Narnia has been coming up a lot for me lately. I went to see The Voyage of the Dawn Treader…my book club book pick was inspired by Narnia…the series was referenced on a blog I follow… I decided the universe was telling me something (and that book club book especially made me want to go back to the original) and I decided to re-read The Lion, the Witch and the Wardrobe by C. S. Lewis.
I say “re-read” because I know I read it before, but I honestly couldn’t tell you how long ago it was. Years and years, although the story is so familiar that in some ways it doesn’t feel that long. For those who somehow don’t know the story (side-note–I once overheard a woman tell a librarian she’d never heard of the series, so it’s possible), it’s the story of four children who go through a wardrobe and find themselves in the magical country of Narnia. There they meet the great lion Aslan and fight an epic battle against the White Witch.
It’s a wonderful story on many levels. It’s a lovely children’s fantasy with dashing heroes, not too much blood, magical creatures like Mr. Tumnus and Mr. and Mrs Badger, and several stern admonitions that it’s very foolish to shut oneself inside of a wardrobe (I honestly think Lewis was worried about this, he repeats it so many times). On a more symbolic level, there’s a clear Christ story enacted. But it works on both levels, for however you want to take it. I’ve always thought that was the mark of the best kind of book–a good story and a good message where neither one gets in the way of the other.
I enjoyed Lewis’ style very much. Things happen so quickly. Lucy, the first child into Narnia, gets there by page six. As the adventures continue, they go on at a tumblingly-quick rate. There’s even a point where Lewis writes, of an unpleasant night journey by sledge, “This lasted longer than I could describe even if I wrote pages and pages about it.” Thankfully, he doesn’t bother, concluding, “But I will skip on to the time when the snow had stopped and the morning had come and they were racing along in the daylight.”
C. S. Lewis and J. R. R. Tolkien were in the same writing group. I’ve heard that Tolkien spent years and years on The Lord of the Rings, and Lewis wrote The Lion, the Witch and the Wardrobe in a matter of weeks (something that I’ve also heard annoyed Tolkien no end). I have to say, it shows for both of them. Different viewpoints on writing could consider that a plus or a minus to either one, but my preference would have to be with Lewis.

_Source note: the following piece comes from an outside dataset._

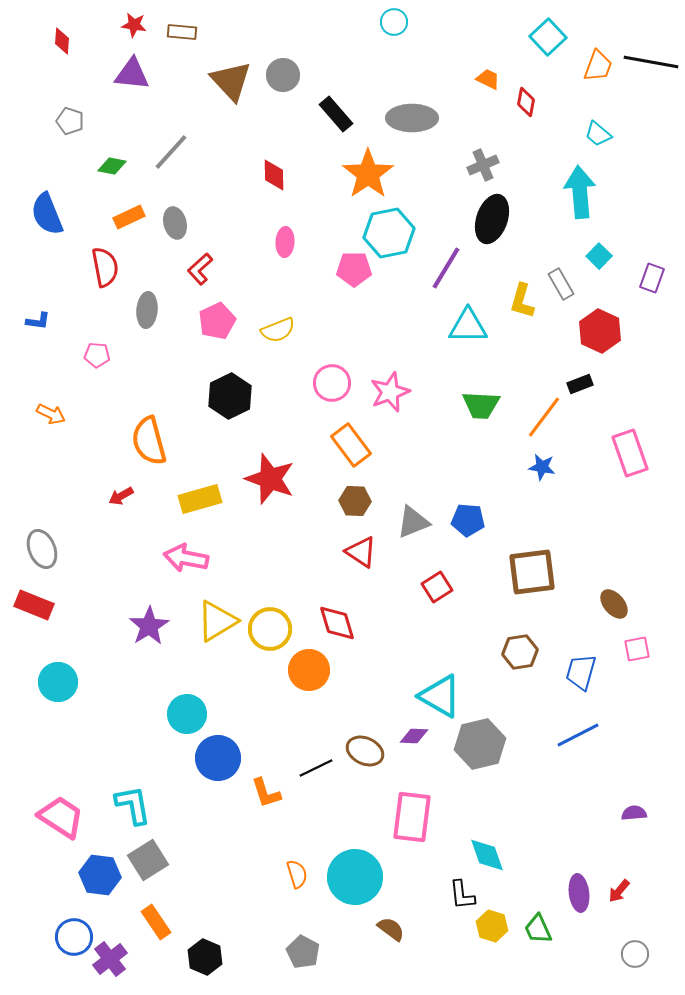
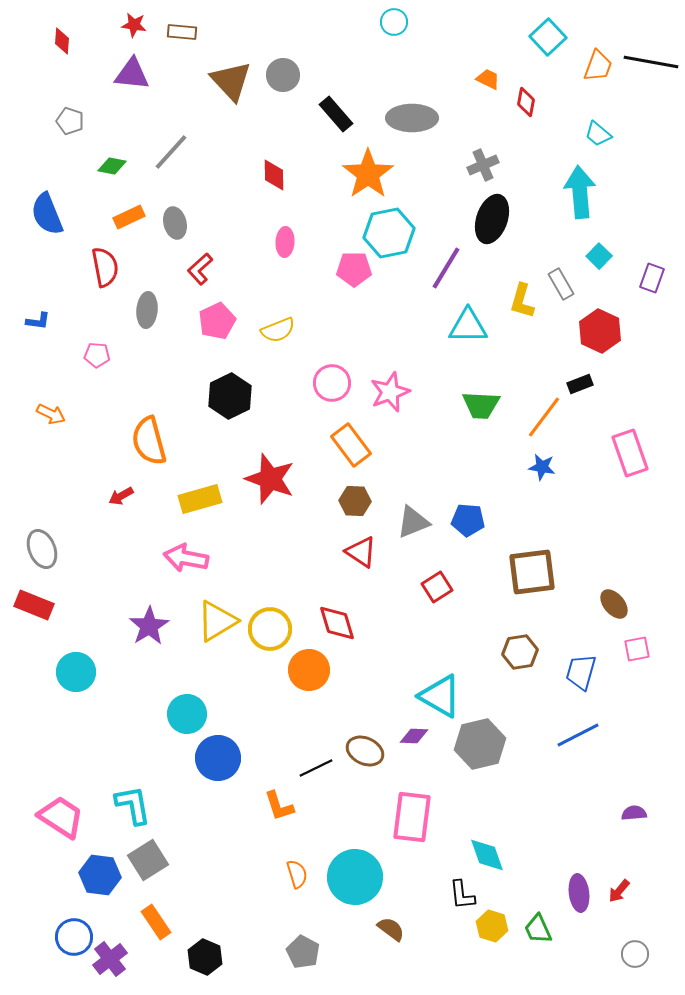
cyan circle at (58, 682): moved 18 px right, 10 px up
orange L-shape at (266, 793): moved 13 px right, 13 px down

Lewis begins the book with a lovely dedication to his goddaughter, the real-life Lucy. In somewhat contradiction to the story that he wrote the book in a few weeks, he says that he wrote it for her but she grew up faster than it did and she’s now too old for it, “but some day you will be old enough to start reading fairy tales again.” Lewis clearly understood about the cross-age appeal of the best children’s stories. We may go through an age where we think we’re too grown-up for “kids books,” but eventually we get old enough to realize we can come back to them.
St. Paul wrote, “When I became a man, I put childish ways behind me” (1 Corinthians 13:11). C. S. Lewis added, “Including the fear of being thought childish.” We don’t have to “think like a child or reason like a child” (paraphrasing Corinthians) to appreciate a story written for children. We can enjoy it with new eyes, new understanding, and hopefully some of the old magic too.